US-amerikanische Interessen: Ein tiefer Blick ins venezolanische Erdölgeschäft
In einem bemerkenswerten politischen Manöver streben die USA unter Präsident Donald Trump nach einem langfristigen Zugriff auf die venezolanischen Erdölreserven. Diese ehrgeizigen Pläne beziehen sich auf die weltweit größten Schwerölvorkommen, die Venezuela mit geschätzten 303 Milliarden Barrel auszeichnet. Die Verarbeitung dieses speziellen Öls erfordert technische Raffinesse, die sich an der US-Golfküste bereits etabliert hat.

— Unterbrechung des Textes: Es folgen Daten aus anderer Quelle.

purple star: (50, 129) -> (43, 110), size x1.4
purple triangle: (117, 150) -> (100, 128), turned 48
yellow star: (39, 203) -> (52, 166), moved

Die venezolanische Interimspräsidentin Delcy Rodríguez jedoch weist den Druck aus Washington entschieden zurück. Sie strebt vielmehr eine diversifizierte wirtschaftliche Außenpolitik an und sucht die Zusammenarbeit mit globalen Akteuren, um Handels- und Energiepartnerschaften zu stärken. Diese Haltung findet Beifall von Ländern wie China, das zuletzt der größte Importeur venezolanischen Öls war, während Experten große Investitionen notwendig sehen, um die marode Ölindustrie Venezuelas auf Kurs zu bringen.

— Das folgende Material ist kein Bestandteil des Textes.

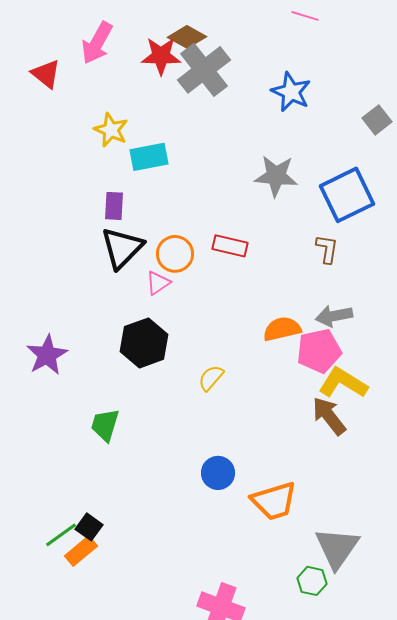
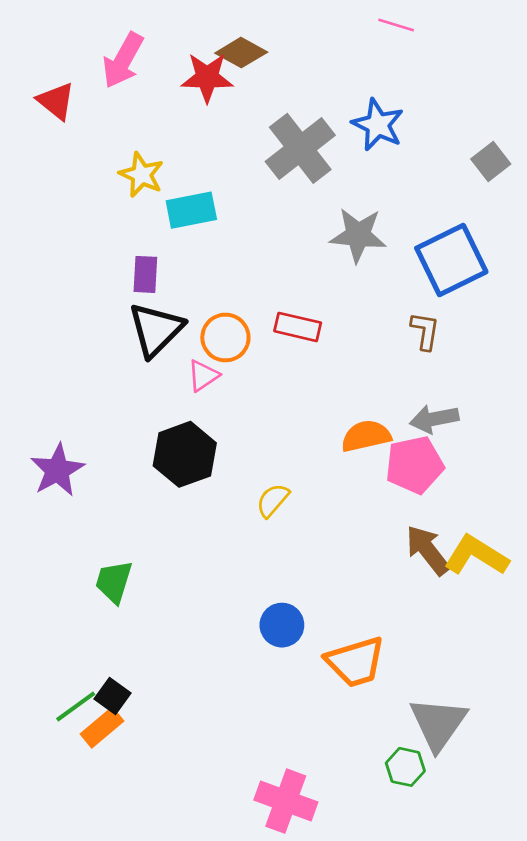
gray cross: (204, 70) -> (300, 148), moved
yellow L-shape: (343, 383) -> (476, 555), moved
green trapezoid: (105, 425) -> (114, 582), moved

Ein diplomatisches Pulverfass formiert sich, da Washingtons Kontrolle über das venezolanische Ölgeschäft alles andere als subtil wirkt. Der kürzliche militärische Angriff der USA auf Venezuela, der die Festnahme von Staatschef Nicolás Maduro und seiner Frau beinhaltete, sorgt für Empörung in Caracas. Russland und China kritisierten die US-Aktionen scharf, insbesondere die Beschlagnahmung eines russischen Öltankers im Nordatlantik, die Moskau als Verletzung internationaler Normen verurteilt.

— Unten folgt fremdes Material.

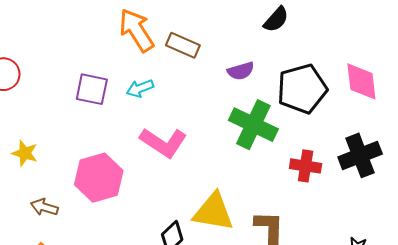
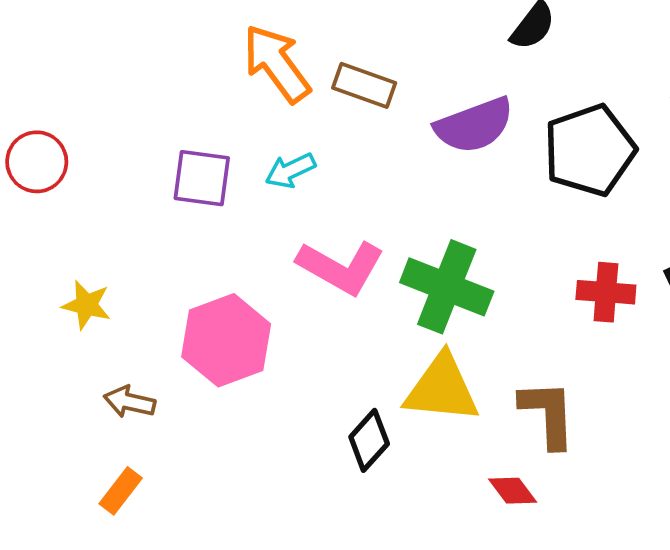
purple semicircle: (241, 71) -> (474, 125), size x1.6
green cross: (253, 125) -> (447, 287), moved

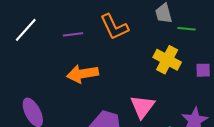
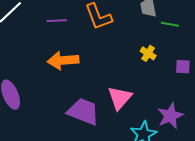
yellow cross: (167, 60) -> (148, 53), size x0.6

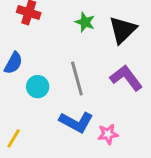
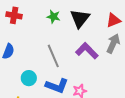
cyan circle: (38, 87) -> (29, 78), moved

Die geopolitische Intrige verdichtet sich, während Trump andeutet, dass die USA Venezuela vorübergehend führen könnten, ohne klare Versprechen zur politischen Zukunft des Landes abzugeben. Die Unsicherheit über mögliche Wahlen und die Zurückhaltung gegenüber Oppositionsführerin María Corina Machado hinterlassen viele Fragen ungeklärt.